Dataset excerpts:
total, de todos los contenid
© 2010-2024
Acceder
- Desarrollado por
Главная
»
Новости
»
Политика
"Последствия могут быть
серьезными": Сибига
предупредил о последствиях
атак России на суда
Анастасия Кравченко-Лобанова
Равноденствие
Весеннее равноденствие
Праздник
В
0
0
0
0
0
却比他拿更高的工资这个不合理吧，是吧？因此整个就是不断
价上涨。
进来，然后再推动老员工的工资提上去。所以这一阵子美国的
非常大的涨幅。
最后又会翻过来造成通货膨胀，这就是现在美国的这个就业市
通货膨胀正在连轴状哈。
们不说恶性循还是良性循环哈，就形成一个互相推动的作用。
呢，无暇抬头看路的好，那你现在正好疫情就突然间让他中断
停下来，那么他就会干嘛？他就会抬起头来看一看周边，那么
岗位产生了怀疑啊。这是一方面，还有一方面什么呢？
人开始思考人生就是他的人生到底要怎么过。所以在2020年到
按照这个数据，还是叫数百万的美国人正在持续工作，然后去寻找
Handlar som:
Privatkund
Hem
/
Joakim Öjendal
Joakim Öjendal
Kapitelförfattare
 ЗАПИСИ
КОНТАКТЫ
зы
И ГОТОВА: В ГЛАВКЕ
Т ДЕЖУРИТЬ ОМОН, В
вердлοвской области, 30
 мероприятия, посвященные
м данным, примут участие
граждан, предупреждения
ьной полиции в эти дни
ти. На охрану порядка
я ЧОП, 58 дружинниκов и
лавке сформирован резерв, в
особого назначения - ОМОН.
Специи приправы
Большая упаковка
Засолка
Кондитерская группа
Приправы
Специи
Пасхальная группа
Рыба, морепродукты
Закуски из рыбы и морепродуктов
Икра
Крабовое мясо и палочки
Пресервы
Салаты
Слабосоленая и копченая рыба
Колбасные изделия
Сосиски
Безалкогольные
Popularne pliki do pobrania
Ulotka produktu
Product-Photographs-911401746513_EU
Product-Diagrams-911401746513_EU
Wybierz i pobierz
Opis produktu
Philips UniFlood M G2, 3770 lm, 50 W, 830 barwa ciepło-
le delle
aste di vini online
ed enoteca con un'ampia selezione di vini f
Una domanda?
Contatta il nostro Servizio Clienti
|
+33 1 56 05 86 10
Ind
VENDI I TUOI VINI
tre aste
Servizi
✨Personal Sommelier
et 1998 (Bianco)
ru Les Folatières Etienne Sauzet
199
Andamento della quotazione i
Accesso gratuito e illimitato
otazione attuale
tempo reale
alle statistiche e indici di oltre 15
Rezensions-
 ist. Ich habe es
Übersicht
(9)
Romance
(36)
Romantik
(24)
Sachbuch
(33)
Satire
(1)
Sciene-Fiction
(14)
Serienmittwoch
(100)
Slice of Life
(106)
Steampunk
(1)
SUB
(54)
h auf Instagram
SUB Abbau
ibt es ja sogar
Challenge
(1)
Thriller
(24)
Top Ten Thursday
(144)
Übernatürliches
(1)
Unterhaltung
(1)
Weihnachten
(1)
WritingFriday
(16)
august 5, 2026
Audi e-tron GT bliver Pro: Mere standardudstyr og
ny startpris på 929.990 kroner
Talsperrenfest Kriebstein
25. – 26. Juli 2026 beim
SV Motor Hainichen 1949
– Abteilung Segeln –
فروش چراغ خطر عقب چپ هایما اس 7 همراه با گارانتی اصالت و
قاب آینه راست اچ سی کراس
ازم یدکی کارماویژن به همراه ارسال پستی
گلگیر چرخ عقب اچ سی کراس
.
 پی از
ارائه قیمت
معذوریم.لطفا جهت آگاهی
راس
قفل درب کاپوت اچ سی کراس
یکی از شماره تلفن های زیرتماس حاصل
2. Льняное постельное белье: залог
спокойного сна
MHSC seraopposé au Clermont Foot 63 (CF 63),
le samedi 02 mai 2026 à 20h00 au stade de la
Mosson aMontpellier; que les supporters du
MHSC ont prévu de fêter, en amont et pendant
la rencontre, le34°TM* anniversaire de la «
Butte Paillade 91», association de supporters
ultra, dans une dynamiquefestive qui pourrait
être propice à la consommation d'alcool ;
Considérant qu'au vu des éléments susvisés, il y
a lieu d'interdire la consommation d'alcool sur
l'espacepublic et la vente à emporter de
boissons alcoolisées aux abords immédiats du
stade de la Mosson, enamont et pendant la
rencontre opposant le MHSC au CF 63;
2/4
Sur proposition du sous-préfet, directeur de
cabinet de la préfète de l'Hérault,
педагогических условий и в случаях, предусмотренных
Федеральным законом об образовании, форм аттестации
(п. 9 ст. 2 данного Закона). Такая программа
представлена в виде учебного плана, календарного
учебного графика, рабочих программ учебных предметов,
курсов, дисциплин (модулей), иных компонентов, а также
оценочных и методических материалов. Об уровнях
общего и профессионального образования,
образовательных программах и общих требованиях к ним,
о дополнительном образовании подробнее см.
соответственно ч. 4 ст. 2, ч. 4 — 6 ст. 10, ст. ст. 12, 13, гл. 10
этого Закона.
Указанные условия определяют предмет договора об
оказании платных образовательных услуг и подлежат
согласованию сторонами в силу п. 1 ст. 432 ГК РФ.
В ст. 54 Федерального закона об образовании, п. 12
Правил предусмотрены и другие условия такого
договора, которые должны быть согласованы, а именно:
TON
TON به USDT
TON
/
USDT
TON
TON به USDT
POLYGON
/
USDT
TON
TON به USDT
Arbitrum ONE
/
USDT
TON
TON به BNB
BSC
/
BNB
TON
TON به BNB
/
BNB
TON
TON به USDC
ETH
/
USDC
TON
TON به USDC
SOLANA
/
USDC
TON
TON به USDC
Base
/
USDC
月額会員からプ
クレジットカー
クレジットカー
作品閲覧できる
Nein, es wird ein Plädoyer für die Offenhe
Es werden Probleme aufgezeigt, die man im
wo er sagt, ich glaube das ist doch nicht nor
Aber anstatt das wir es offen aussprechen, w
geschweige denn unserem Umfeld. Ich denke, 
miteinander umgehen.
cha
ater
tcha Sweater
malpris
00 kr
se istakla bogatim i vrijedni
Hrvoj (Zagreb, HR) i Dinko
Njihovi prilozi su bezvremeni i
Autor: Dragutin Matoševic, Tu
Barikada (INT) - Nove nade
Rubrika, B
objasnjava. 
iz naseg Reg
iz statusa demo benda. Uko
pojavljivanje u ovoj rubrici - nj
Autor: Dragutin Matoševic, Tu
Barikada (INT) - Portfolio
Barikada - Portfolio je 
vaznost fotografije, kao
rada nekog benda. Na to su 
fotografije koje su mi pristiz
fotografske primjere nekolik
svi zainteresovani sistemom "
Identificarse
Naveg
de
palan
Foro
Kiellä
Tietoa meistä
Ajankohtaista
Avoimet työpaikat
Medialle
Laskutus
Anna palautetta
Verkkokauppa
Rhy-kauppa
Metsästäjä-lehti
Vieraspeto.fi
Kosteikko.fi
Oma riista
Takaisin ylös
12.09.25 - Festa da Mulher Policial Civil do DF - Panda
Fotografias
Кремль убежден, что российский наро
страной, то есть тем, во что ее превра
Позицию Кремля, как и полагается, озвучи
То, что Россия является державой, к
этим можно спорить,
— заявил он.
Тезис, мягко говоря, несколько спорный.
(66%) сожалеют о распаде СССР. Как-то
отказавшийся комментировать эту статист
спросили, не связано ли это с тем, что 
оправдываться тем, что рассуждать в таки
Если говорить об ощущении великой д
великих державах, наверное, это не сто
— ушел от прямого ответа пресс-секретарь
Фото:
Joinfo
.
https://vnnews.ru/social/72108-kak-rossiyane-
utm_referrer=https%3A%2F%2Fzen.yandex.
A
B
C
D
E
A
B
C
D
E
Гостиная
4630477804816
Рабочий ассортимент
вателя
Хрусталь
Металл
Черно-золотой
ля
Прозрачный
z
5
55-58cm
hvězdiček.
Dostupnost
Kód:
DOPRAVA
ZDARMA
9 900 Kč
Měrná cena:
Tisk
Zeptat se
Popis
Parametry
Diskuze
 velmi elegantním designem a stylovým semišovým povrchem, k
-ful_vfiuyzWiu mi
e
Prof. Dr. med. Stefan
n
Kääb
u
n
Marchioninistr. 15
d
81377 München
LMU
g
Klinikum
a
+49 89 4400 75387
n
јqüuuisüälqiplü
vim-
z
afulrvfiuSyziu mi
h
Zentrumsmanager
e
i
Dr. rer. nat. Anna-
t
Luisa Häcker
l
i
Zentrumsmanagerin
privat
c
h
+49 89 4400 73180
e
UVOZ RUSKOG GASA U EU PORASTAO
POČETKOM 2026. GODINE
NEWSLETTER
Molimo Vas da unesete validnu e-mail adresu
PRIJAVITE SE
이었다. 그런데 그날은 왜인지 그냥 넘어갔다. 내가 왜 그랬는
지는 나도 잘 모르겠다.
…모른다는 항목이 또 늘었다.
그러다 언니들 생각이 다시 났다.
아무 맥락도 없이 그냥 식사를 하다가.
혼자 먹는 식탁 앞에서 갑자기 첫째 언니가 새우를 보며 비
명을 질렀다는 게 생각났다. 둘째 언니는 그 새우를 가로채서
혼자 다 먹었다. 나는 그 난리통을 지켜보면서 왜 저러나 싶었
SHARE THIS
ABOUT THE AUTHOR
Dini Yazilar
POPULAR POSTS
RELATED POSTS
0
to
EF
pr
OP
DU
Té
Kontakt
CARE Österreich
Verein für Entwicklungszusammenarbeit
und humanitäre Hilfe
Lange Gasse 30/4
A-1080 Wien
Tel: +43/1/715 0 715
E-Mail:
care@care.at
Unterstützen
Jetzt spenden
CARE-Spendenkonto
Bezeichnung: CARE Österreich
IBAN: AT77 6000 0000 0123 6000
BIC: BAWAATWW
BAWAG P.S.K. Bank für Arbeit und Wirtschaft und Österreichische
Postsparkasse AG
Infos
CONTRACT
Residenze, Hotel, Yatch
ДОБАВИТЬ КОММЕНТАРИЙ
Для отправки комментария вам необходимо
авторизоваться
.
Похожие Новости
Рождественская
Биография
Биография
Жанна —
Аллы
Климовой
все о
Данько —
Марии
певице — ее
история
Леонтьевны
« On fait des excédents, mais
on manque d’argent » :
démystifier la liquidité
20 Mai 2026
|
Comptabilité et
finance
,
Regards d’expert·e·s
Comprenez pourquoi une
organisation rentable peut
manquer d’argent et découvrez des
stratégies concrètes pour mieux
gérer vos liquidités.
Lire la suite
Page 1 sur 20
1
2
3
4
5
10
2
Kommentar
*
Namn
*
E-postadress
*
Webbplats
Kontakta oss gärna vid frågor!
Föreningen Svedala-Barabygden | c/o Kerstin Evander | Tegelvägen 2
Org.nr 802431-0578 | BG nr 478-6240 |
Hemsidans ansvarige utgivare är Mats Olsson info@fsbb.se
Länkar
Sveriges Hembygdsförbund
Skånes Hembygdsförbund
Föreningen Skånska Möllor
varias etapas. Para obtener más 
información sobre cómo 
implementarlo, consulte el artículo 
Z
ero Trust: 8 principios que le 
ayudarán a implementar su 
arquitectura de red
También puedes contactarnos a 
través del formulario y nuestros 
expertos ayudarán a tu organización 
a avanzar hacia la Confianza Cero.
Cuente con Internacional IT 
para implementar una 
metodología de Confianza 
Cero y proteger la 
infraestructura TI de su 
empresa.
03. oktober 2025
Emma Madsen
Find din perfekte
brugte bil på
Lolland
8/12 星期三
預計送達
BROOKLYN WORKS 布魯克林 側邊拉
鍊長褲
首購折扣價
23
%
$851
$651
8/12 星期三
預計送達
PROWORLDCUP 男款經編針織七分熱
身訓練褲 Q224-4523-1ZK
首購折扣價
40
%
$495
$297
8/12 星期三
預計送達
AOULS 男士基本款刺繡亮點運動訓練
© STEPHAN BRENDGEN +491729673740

◆ EXERCISE PROMPT ◆
Show all lines in the entries above where the word "образовании" appears.

◆ WRITTEN RESPONSE ◆
Федеральным законом об образовании, форм аттестации
о дополнительном образовании подробнее см.
В ст. 54 Федерального закона об образовании, п. 12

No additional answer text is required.